I’m having trouble getting the correct timings from the OpenCL profiling functions. I’m using the CL_DEVICE_PROFILING_TIMER_RESOLUTION property combined with the clGetEventProfilingInfo function to try and get timings in nanoseconds, but following the information presented in the OpenCL spec seems to give incorrect results, unless I’m doing something wrong.
The spec states that:
The CL_DEVICE_PROFILING_TIMER_RESOLUTION specifies the resolution of the timer i.e. the number of nanoseconds elapsed before the timer is incremented.
i.e. One tick on the timer is equal to CL_DEVICE_PROFILING_TIMER_RESOLUTION nanoseconds.
With that in mind, I’m using the following (cut down) code:
// Get timer resolution cl_ulong resolution; clGetDeviceInfo(device, CL_DEVICE_PROFILING_TIMER_RESOLUTION, sizeof(cl_ulong), &resolution, NULL); // Get start & end timer values cl_ulong start, end; clGetEventProfilingInfo(event, CL_PROFILING_COMMAND_START sizeof(cl_ulong), &start, NULL); clGetEventProfilingInfo(event, CL_PROFILING_COMMAND_END, sizeof(cl_ulong), &end, NULL); // Convert to nanos, then to seconds long nanos = (end - start) * resolution; printf("Time taken = %.4lf seconds ", timeTaken * 1e-9);
The timings reported by this code are off by a factor of 1,000 on NVIDIA devices, and off by a factor of 1,000,000 on AMD CPUs.
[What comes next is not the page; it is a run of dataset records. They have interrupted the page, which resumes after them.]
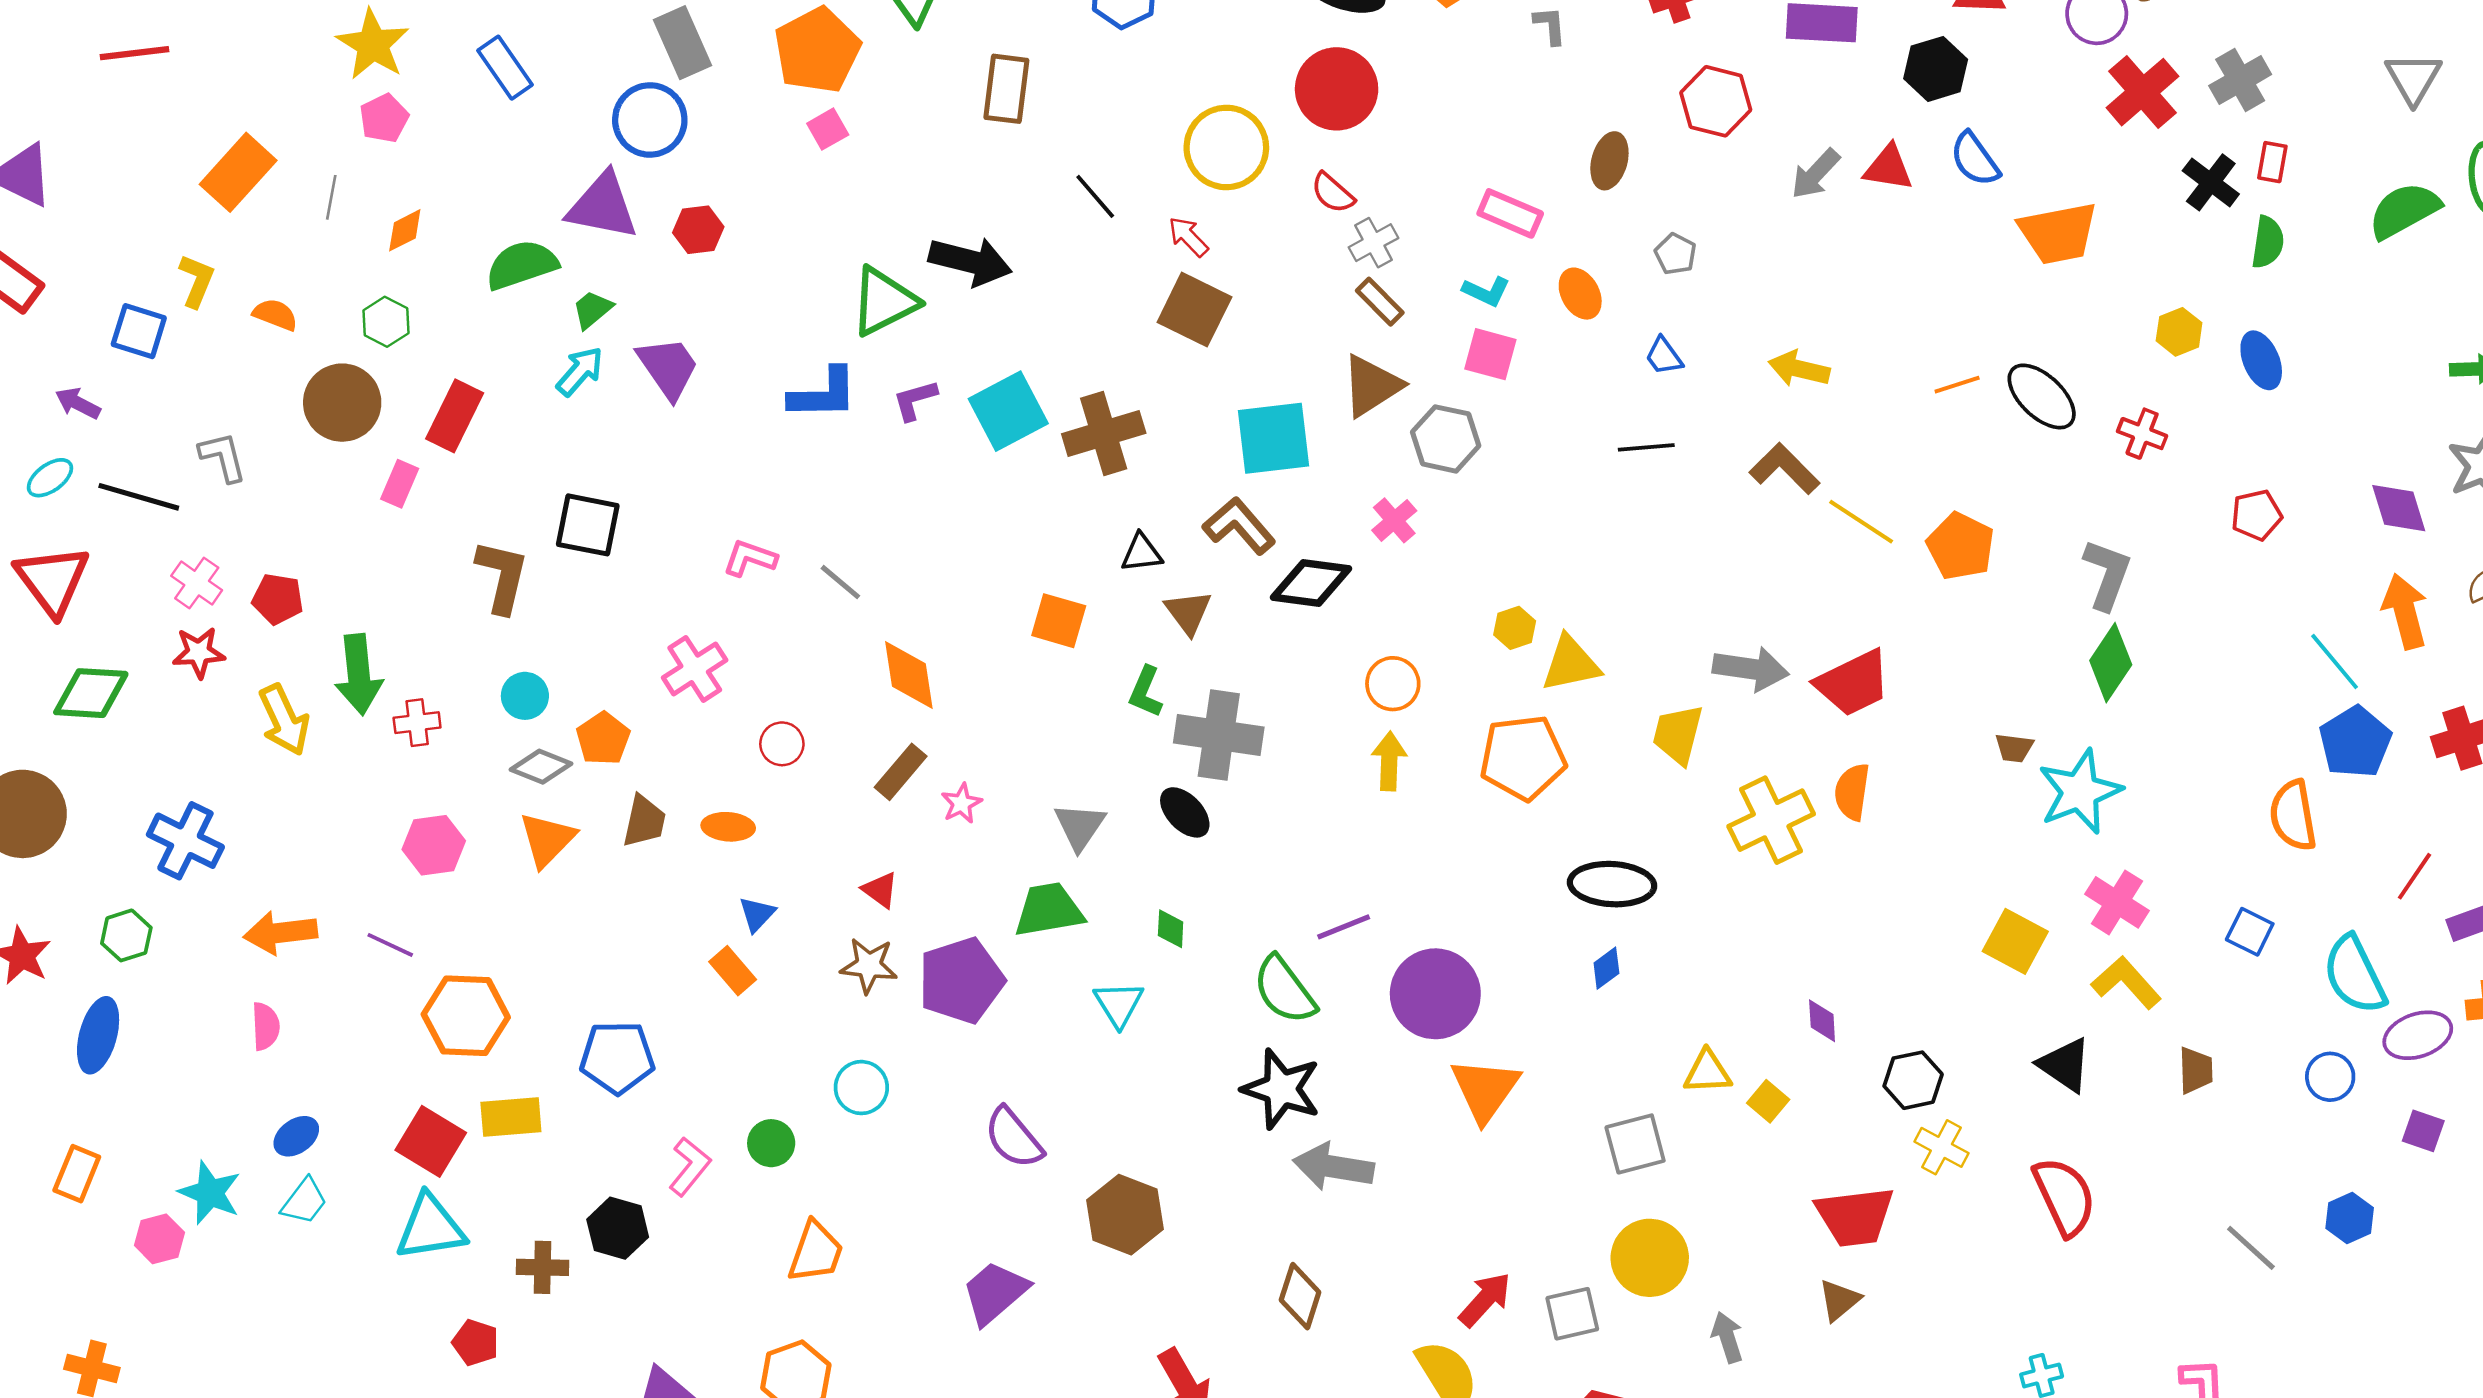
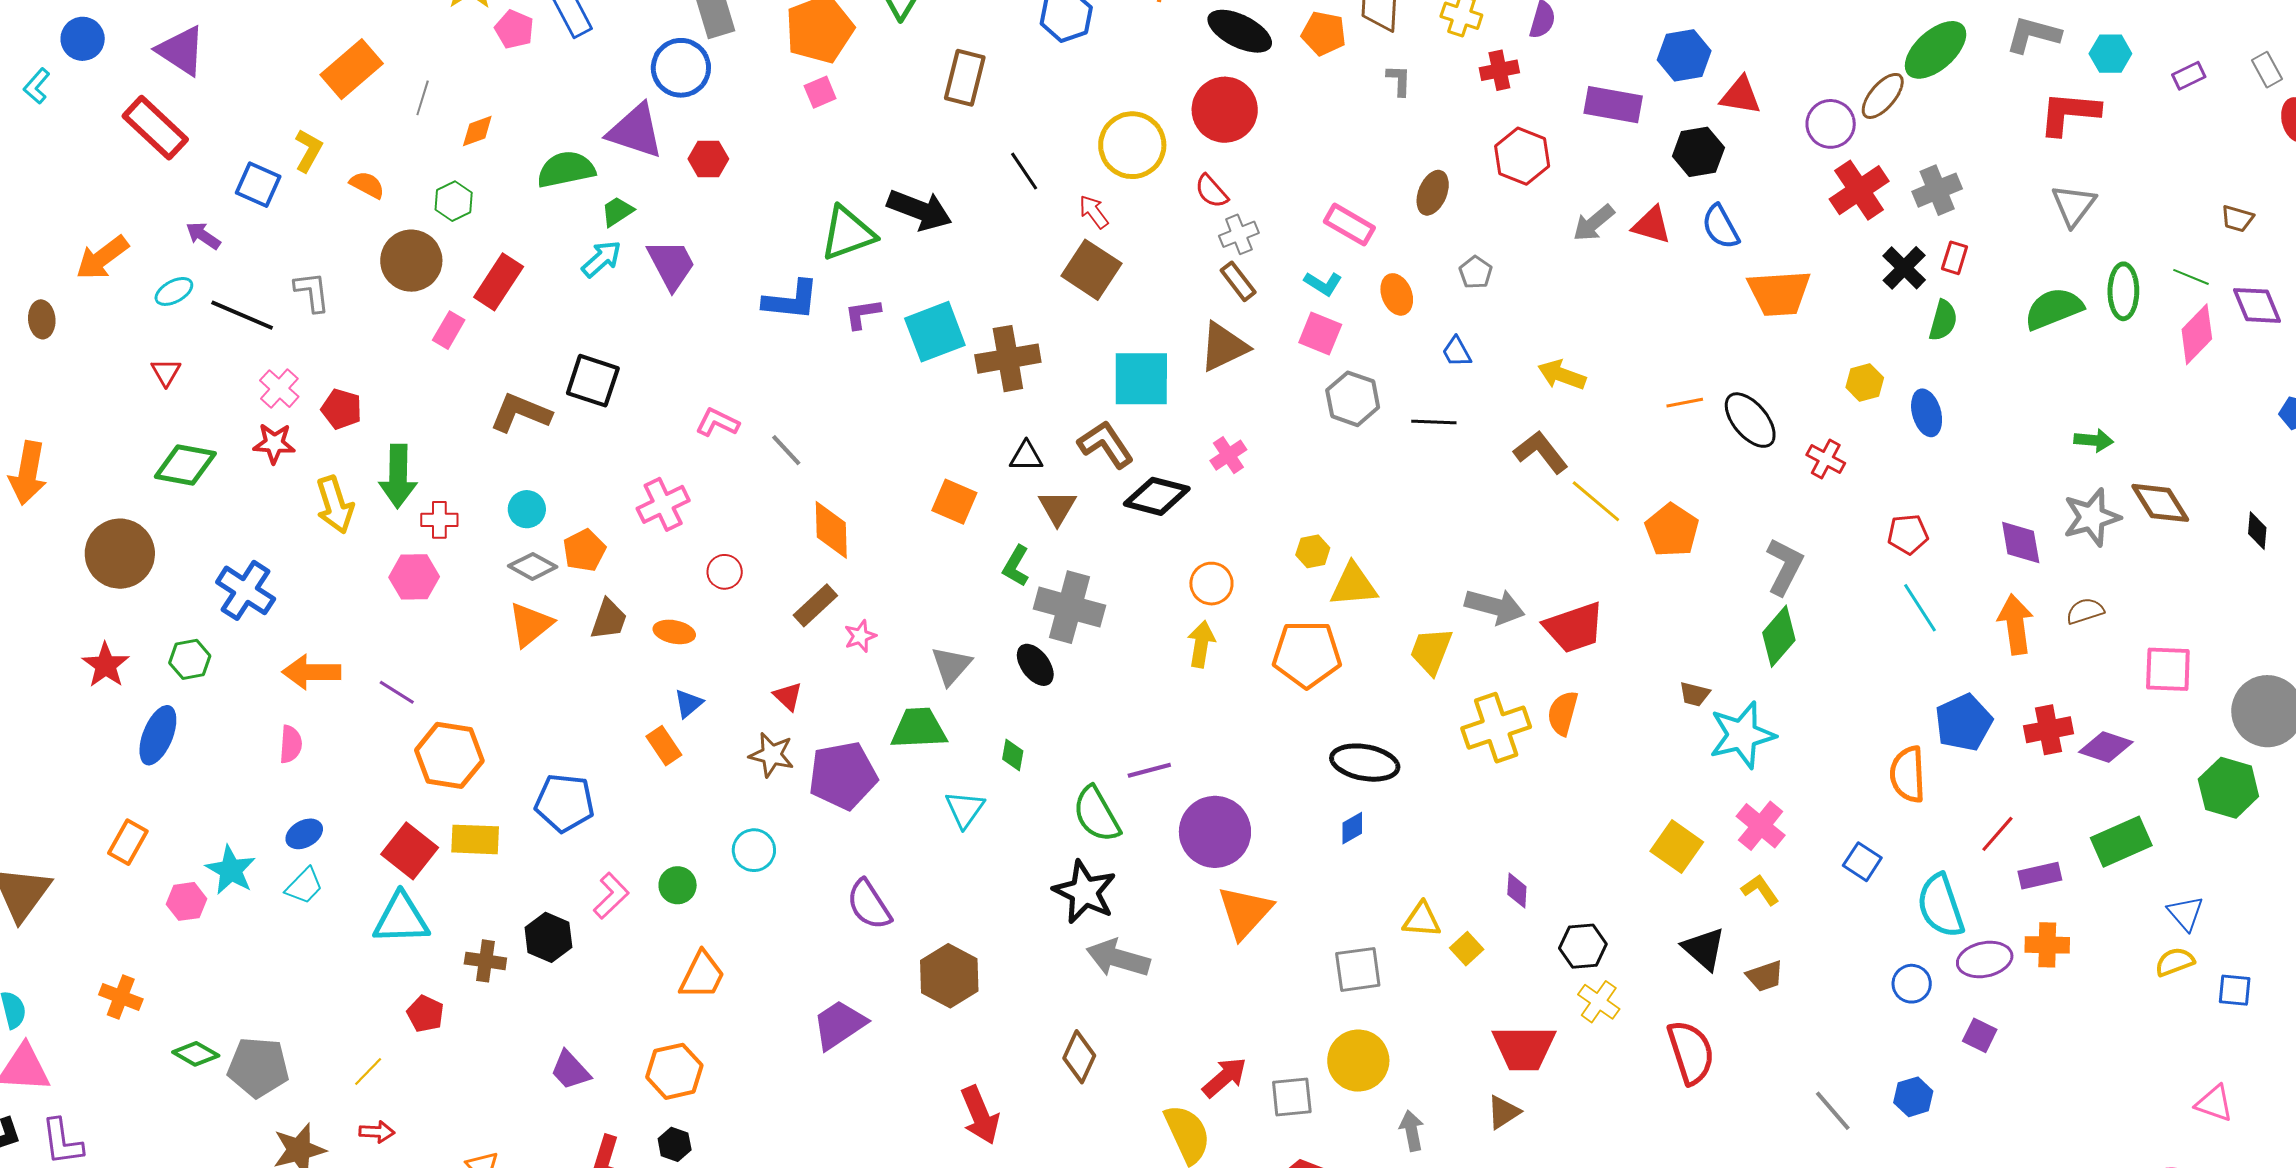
pink pentagon: (384, 118) -> (514, 29), moved, turned -30
gray hexagon: (1446, 439) -> (1353, 399), moved
brown L-shape: (502, 576) -> (521, 413), turned -88
red triangle: (52, 580) -> (166, 372), size x0.5
cyan line: (2335, 662) -> (1920, 608), moved
pink hexagon: (434, 845) -> (414, 577), moved
yellow L-shape: (2126, 983) -> (1760, 890), size x0.7
brown trapezoid: (2196, 1070) -> (1765, 976), moved, turned 66

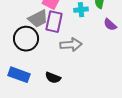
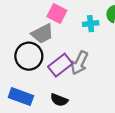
purple rectangle: (54, 22) -> (60, 65), moved, turned 40
gray arrow: (71, 45) -> (79, 63), turned 120

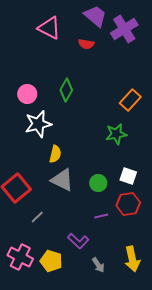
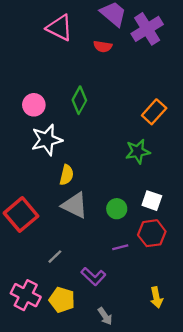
gray line: (37, 217) -> (55, 257), moved
yellow arrow: (132, 259) -> (156, 297), size x0.7
gray arrow: (98, 265) -> (105, 316), moved

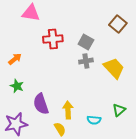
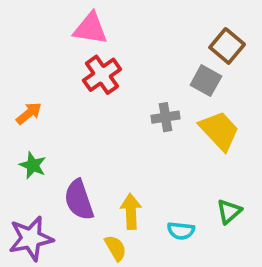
pink triangle: (31, 13) -> (90, 29), moved
red cross: (53, 39) -> (102, 75), turned -30
gray square: (86, 42) -> (206, 81), moved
That would suggest that first of all NVIDIA and AMD have interpreted the RESOLUTION value differently, but also that either my code above is wrong, or both vendors are wrong.
Incidentally, ignoring the resolution and assuming the timer is in nanoseconds gives the right results.
Can anyone shed some light on what I’m doing wrong, if anything?